Why now? Probably to take back some momentum from the surge, probably to goad the Sadrists into retaliating and make things hot again. The Post has an article about the Mahdi Army out today that glosses Bill Roggio’s claim that there really wasn’t any such thing as “rogue” JAM until Sadr skipped town. If there wasn’t before, says WaPo, there is now:

At least two Shiite rivals, with some internal support, have been jockeying to take over parts of Sadr’s powerful Mahdi Army since he left for Iran earlier this year, officials say. Sadr has had trouble both leading and controlling his movement from afar, they said, as his absence has encouraged subordinates and earlier rivals to move in on his turf.

“It’s clear that he does not control all the organization. There are splinter groups that don’t answer and won’t answer to him, particularly since he is in Tehran now,” the senior Pentagon official said. While some officials think that Sadr — who is the son of a famous ayatollah who was killed during Saddam Hussein’s rule — is in Tehran, others said he is in Qom, a center of religious learning with many ties to Iraqi clerics…

In early August, Sadr purged undisciplined factional commanders not showing fealty, leaving the Mahdi Army smaller, tighter and more coherent, U.S. officials said.
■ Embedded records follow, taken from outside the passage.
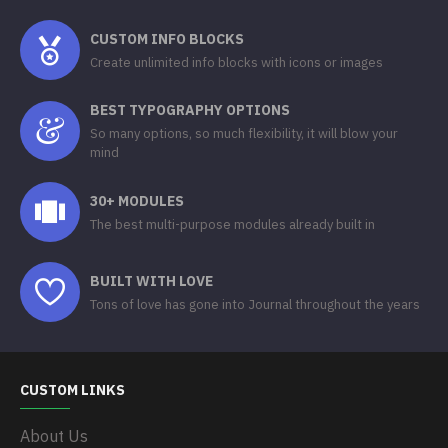
CUSTOM INFO BLOCKS
Create unlimited info blocks with icons or images
BEST TYPOGRAPHY OPTIONS
So many options, so much flexibility, it will blow your
mind
30+ MODULES
The best multi-purpose modules already built in
BUILT WITH LOVE
Tons of love has gone into Journal throughout the years
CUSTOM LINKS
About Us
The streamlining was influenced in part by the Iranian government, which sought a unified front rather than a ragged array of militias fighting one another, the sources added.

Splinter groups would be bad if the splinters are more fanatic than Sadr, but obviously not so bad if they’re less so. Roggio has said the game all along has been to label the guys we’re bumping off as “rogue” to preserve the legitimacy of the rest and give the moderates among them space to negotiate. Hopefully that’s what’s happening with some of these breakaways. Which, if so, would explain the urgency among the Sunni jihadis to make the war hot again.

I’ll leave you with a pair of links: Stratfor on anxiety among Al Qaeda’s leadership about their burgeoning feud with homegrown Iraqi Sunni insurgents, and Reuters on the release of some of the Iraqi cops who went on a rampage in Tal Afar the other day — to help quell the unrest caused by their rampage.